When you first install some packages, a terminal-based GUI comes up with several installation/compilation options (when executing *make install clean* in a ports folder).

For example, with Nginx, it's going to ask you whether you want to enable the HTTP_REWRITE_MODULE etc.

My problem is I've already installed Nginx but I need to reinstall/recompile it with different options.

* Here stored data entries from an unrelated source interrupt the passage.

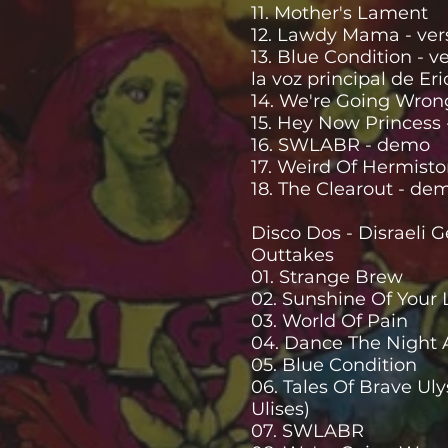
11. Mother's Lament
12. Lawdy Mama - vers
13. Blue Condition - v
la voz principal de Er
14. We're Going Wron
15. Hey Now Princess
16. SWLABR - demo
17. Weird Of Hermist
18. The Clearout - de
Disco Dos - Disraeli
Outtakes
01. Strange Brew
02. Sunshine Of Your 
03. World Of Pain
04. Dance The Night
05. Blue Condition
06. Tales Of Brave Uly
Ulises)
07. SWLABR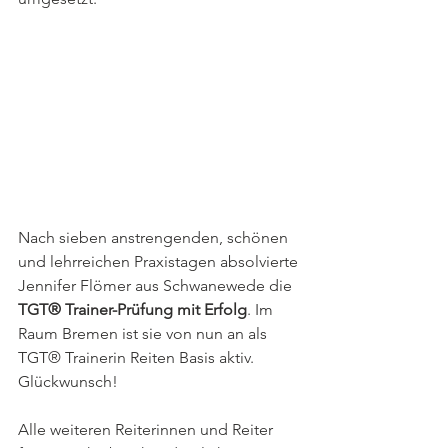
Nach sieben anstrengenden, schönen 
und lehrreichen Praxistagen absolvierte 
Jennifer Flömer aus Schwanewede die 
TGT® Trainer-Prüfung mit Erfolg
. Im 
Raum Bremen ist sie von nun an als 
TGT® Trainerin Reiten Basis aktiv. 
Glückwunsch! 
Alle weiteren Reiterinnen und Reiter 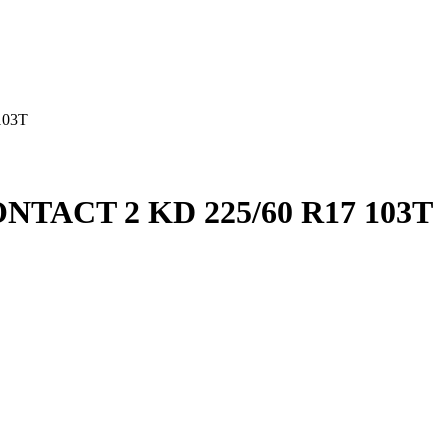
103T
ACT 2 KD 225/60 R17 103T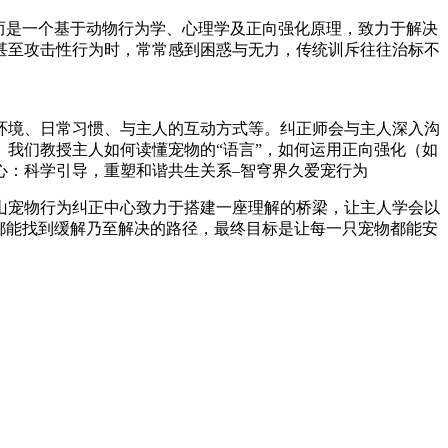
而是一个基于动物行为学、心理学及正向强化原理，致力于解决
甚至攻击性行为时，常常感到困惑与无力，传统训斥往往治标不
环境、日常习惯、与主人的互动方式等。纠正师会与主人深入沟
我们教授主人如何读懂宠物的“语言”，如何运用正向强化（如
山宠物行为纠正中心致力于搭建一座理解的桥梁，让主人学会以
都能找到缓解乃至解决的路径，最终目标是让每一只宠物都能安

However, I could not find how to bring up the options screen again when calling *make install clean*.

Any help would be greatly appreciated.

Thanks,
Etienne


----------



## wblock@ (Jan 8, 2013)

See ports(7).  Look at the config and rmconfig options.


----------



## Pacoup (Jan 8, 2013)

Thank you!

And for the sake of an answer for others, you need to deinstall and then run with the config option:

In the ports folder of the desired application:

1. [CMD=""]make deinstall[/CMD]

2. [CMD=""]make *config* install clean[/CMD]


----------



## Savagedlight (Jan 8, 2013)

Pacoup said:
			
		

> Thank you!
> 
> And for the sake of an answer for others, you need to deinstall and then run with the config option:
> 
> ...



It's enough to run
`# make config reinstall clean`

which should do the same thing as yours, except it changes the configuration before altering the system.


----------